Two absolute rules: preserve the active segment, preserve the registry
Quipu-Log's retention has two exceptions. Neither is ever deleted, regardless of policy settings.
1. The active segment is never deleted
The code only ever targets sealed segments. The active segment — the one currently being appended to — is not yet closed, so it is simply not a candidate for retention decisions.
As a result, max_bytes is a target, not a hard ceiling. However large the active segment grows, it cannot be deleted, so the store can exceed the configured value by up to one active segment's worth. Once that segment seals at the next rollover, the next retention run will drop it.
crates/quipu-core/src/retention.rs — explanatory comment// Enforcement drops whole sealed segments, so purging never rewrites data
// and costs one unlink per segment.
//
// The active segment is never dropped, so max_bytes is a *target*, not a
// hard ceiling: the store can exceed it by up to one active segment per
// table until the next roll.
2. The registry is never deleted
apply_retention() only purges the logs and relations tables. The registry (registry/<type>/) is untouched. A code comment spells out the reason.
crates/quipu-core/src/retention.rs — explanatory comment// Registries (and their meta/checkpoint bookkeeping) are intentionally not
// purged and not counted against max_bytes:
// version history is what lets old logs keep rendering as-recorded values.
For a log record from 90 days ago to display "the user's name at the time," the registry version from that time must still be alive. Even if Alice later changed her name to "Alicia," a 90-day-old log should still render as "Alice." Delete the registry and there is no way to recover the actor/target information in past logs.
In practice, registry records are proportional to the number of entities. 100,000 users at an average of two versions each is 200,000 records — negligible compared to tens of millions of log records.
Without a preserved registry, "renderability of past logs" has to be tied to the log retention period — a significant increase in design complexity. The fact that the registry stays small is precisely what makes "preserve the registry forever" a practical rule rather than a burden.
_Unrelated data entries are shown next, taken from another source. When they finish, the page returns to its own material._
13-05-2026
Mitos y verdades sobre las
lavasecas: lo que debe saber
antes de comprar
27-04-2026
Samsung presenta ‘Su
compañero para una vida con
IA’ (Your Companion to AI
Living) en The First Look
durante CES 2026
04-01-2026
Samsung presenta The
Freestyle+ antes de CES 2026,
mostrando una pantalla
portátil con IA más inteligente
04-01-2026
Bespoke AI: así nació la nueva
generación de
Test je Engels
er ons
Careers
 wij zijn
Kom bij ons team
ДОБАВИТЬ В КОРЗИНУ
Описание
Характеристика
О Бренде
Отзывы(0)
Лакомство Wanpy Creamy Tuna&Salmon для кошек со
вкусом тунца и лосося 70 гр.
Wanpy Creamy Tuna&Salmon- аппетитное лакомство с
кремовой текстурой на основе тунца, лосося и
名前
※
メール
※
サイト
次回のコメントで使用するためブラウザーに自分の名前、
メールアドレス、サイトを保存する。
Re-anchoring the checkpoint after purge
One more thing happens after a purge. The previous checkpoint may reference a Merkle root that covered records in the deleted segments. That checkpoint is no longer in a verifiable state. So a new checkpoint is issued automatically right after retention runs.
crates/quipu-core/src/store.rspub fn apply_retention(&mut self) -> Result<usize> {
// ... purge_older_than(), purge_to_byte_budget() ...
if dropped_main > 0 {
// re-anchor after the unlink: a fresh checkpoint covers the surviving records
self.write_checkpoint()?;
}
Ok(dropped)
}
The Merkle spine (the list of leaf hashes) is not affected by retention — leaf hashes for deleted segments remain in the spine, allowing proof that "those records once existed." The details of this are covered in Ch. 20 (Merkle History Tree).
Recap
- DB DELETE+VACUUM deletes rows one by one and reclaims space separately — O(n), heavy.
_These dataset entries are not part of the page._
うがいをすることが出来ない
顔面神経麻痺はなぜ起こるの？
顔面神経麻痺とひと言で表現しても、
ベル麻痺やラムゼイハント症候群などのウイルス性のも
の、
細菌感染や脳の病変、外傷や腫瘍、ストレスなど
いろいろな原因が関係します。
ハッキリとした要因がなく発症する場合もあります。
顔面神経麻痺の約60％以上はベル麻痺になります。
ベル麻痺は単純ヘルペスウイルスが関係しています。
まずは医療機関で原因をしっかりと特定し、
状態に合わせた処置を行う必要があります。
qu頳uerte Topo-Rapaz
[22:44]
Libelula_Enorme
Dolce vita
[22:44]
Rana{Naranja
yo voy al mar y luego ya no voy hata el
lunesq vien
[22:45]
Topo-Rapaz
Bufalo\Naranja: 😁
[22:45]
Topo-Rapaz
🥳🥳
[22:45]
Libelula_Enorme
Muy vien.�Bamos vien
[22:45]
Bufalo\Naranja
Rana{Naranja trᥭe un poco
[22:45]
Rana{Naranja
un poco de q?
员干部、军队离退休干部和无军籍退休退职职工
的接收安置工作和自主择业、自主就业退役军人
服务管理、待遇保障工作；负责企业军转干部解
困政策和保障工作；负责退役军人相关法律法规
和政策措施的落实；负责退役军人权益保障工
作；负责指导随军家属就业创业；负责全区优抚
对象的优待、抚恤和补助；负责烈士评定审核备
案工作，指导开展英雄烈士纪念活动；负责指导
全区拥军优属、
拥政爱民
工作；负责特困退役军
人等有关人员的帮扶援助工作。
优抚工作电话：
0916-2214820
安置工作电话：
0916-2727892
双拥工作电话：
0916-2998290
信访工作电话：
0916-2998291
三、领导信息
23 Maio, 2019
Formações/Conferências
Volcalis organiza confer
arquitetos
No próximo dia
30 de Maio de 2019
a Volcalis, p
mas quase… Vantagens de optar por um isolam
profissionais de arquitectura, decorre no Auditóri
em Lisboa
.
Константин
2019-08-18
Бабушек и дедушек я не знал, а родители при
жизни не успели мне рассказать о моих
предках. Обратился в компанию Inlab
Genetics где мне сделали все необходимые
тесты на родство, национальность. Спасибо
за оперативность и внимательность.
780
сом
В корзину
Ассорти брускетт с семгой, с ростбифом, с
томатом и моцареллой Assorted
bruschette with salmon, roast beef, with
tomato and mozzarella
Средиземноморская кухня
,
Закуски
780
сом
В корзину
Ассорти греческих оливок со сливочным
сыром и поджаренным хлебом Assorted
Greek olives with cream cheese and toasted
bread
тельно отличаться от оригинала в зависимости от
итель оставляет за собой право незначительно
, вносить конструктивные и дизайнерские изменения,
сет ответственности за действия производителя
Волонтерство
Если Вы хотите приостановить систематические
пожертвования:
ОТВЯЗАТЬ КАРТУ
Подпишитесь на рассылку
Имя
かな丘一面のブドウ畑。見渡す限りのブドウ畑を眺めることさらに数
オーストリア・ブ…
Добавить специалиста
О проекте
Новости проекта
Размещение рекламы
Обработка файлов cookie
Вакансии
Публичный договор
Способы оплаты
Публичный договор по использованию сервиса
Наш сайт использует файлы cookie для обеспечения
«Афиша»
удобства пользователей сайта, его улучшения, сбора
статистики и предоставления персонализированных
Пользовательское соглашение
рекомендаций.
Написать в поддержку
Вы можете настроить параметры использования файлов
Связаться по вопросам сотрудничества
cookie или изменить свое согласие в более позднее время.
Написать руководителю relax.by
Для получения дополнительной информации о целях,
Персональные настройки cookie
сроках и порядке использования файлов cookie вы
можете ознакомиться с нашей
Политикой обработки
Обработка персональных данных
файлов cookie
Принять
- Like a DB partition drop, Quipu-Log unlinks entire segment files — O(1), surviving records untouched.
RetentionPolicycombines age (max_age) and size (max_bytes) with OR; when a condition is met, the oldest sealed segment is removed first.- The active segment is never deleted →
max_bytesis a target, not a hard ceiling. - The registry is never deleted → past logs always render with the values that were current when they were recorded.
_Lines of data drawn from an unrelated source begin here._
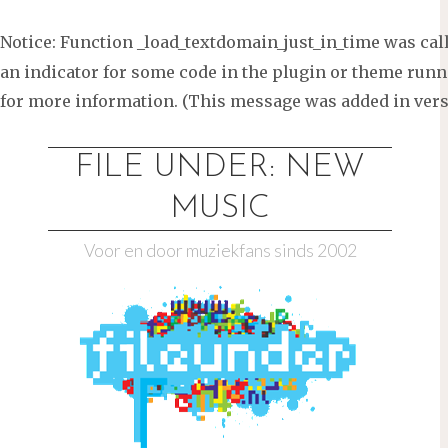
Notice
: Function _load_textdomain_just_in_time was ca
an indicator for some code in the plugin or theme runni
for more information. (This message was added in versi
Ga
naar
FILE UNDER: NEW
de
MUSIC
inhoud
Voor en door muziekfans sinds 2002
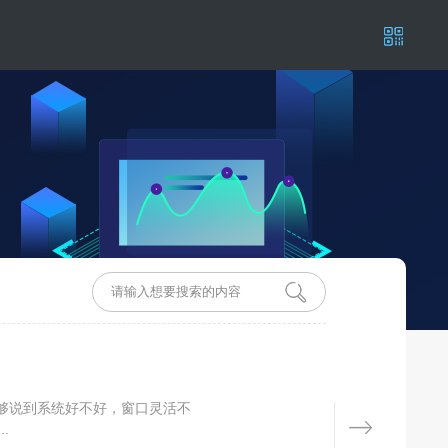
够说到系统好不好，窗口灵活不
.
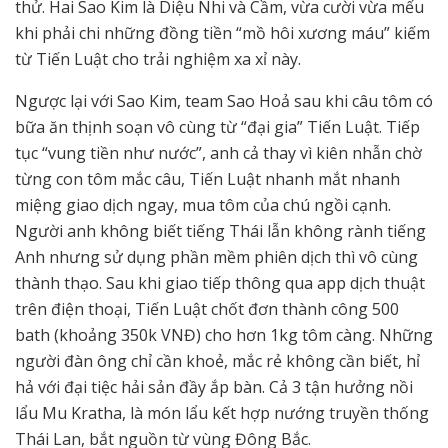
thử. Hai Sao Kim là Diệu Nhi và Cầm, vừa cười vừa mếu
khi phải chi những đồng tiền “mồ hôi xương máu” kiếm
từ Tiến Luật cho trải nghiệm xa xỉ này.
Ngược lại với Sao Kim, team Sao Hoả sau khi câu tôm có
bữa ăn thịnh soạn vô cùng từ “đại gia” Tiến Luật. Tiếp
tục “vung tiền như nước”, anh cả thay vì kiên nhẫn chờ
từng con tôm mắc câu, Tiến Luật nhanh mắt nhanh
miệng giao dịch ngay, mua tôm của chú ngồi cạnh.
Người anh không biết tiếng Thái lẫn không rành tiếng
Anh nhưng sử dụng phần mềm phiên dịch thì vô cùng
thành thạo. Sau khi giao tiếp thông qua app dịch thuật
trên điện thoại, Tiến Luật chốt đơn thành công 500
bath (khoảng 350k VNĐ) cho hơn 1kg tôm càng. Những
người đàn ông chỉ cần khoẻ, mắc rẻ không cần biết, hỉ
hả với đại tiệc hải sản đầy ắp bàn. Cả 3 tận hưởng nồi
lẩu Mu Kratha, là món lẩu kết hợp nướng truyền thống
Thái Lan, bắt nguồn từ vùng Đông Bắc.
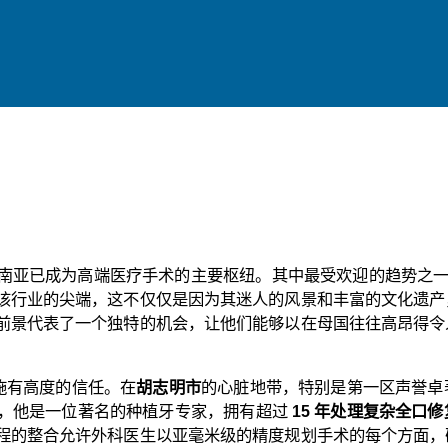
南亚已成为高端医疗手术的主要枢纽。其中最受欢迎的趋势之一
该行业的尖端，这不仅仅是因为其迷人的风景和丰富的文化遗产
前景代表了一个独特的机会，让他们能够以在母国往往高昂得令
施有高度的信任。在
胡志明市
的心脏地带，特别是第一区声誉卓
，他是一位著名的种植牙专家，拥有超过
15 年处理复杂全口
程的整合允许外科医生以亚毫米级的精度规划手术的每个方面，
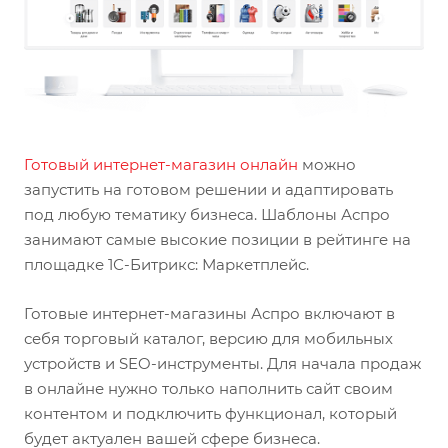
Готовый интернет-магазин онлайн
можно
запустить на готовом решении и адаптировать
под любую тематику бизнеса. Шаблоны Аспро
занимают самые высокие позиции в рейтинге на
площадке 1С-Битрикс: Маркетплейс.
Готовые интернет-магазины Аспро включают в
себя торговый каталог, версию для мобильных
устройств и SEO-инструменты. Для начала продаж
в онлайне нужно только наполнить сайт своим
контентом и подключить функционал, который
будет актуален вашей сфере бизнеса.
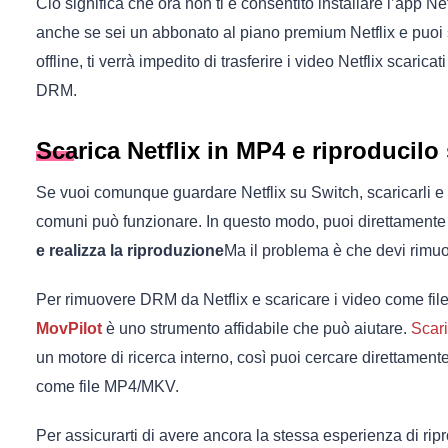
Ciò significa che ora non ti è consentito installare l’app Netf
anche se sei un abbonato al piano premium Netflix e puoi s
offline, ti verrà impedito di trasferire i video Netflix scarica
DRM.
Scarica Netflix in MP4 e riproducil
Se vuoi comunque guardare Netflix su Switch, scaricarli e sa
comuni può funzionare. In questo modo, puoi direttament
e realizza la riproduzione
Ma il problema è che devi rimuo
Per rimuovere DRM da Netflix e scaricare i video come fil
MovPilot
è uno strumento affidabile che può aiutare.
Scari
un motore di ricerca interno, così puoi cercare direttamente 
come file MP4/MKV.
Per assicurarti di avere ancora la stessa esperienza di ripr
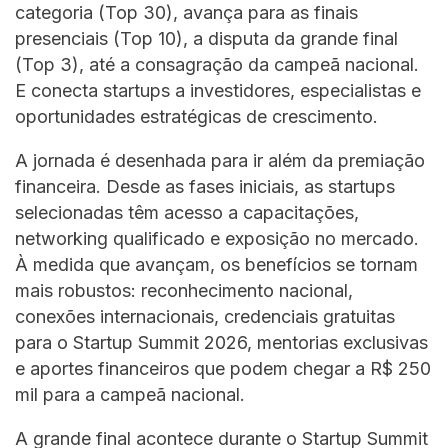
categoria (Top 30), avança para as finais
presenciais (Top 10), a disputa da grande final
(Top 3), até a consagração da campeã nacional.
E conecta startups a investidores, especialistas e
oportunidades estratégicas de crescimento.
A jornada é desenhada para ir além da premiação
financeira. Desde as fases iniciais, as startups
selecionadas têm acesso a capacitações,
networking qualificado e exposição no mercado.
À medida que avançam, os benefícios se tornam
mais robustos: reconhecimento nacional,
conexões internacionais, credenciais gratuitas
para o Startup Summit 2026, mentorias exclusivas
e aportes financeiros que podem chegar a R$ 250
mil para a campeã nacional.
A grande final acontece durante o Startup Summit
- A new checkpoint is issued automatically after a purge to keep the integrity-verification baseline current.
① Explain why segment unlink is faster than row-level DELETE from an OS filesystem perspective. (Hint: inode reference count.)
② With RetentionPolicy::days(90).with_max_bytes(50 * 1024 * 1024 * 1024), can a segment that is only 70 days old be deleted due to a size overrun?
③ Explain why the registry is never deleted using "what data is needed to display an actor's name from a 90-day-old log?" as your starting point.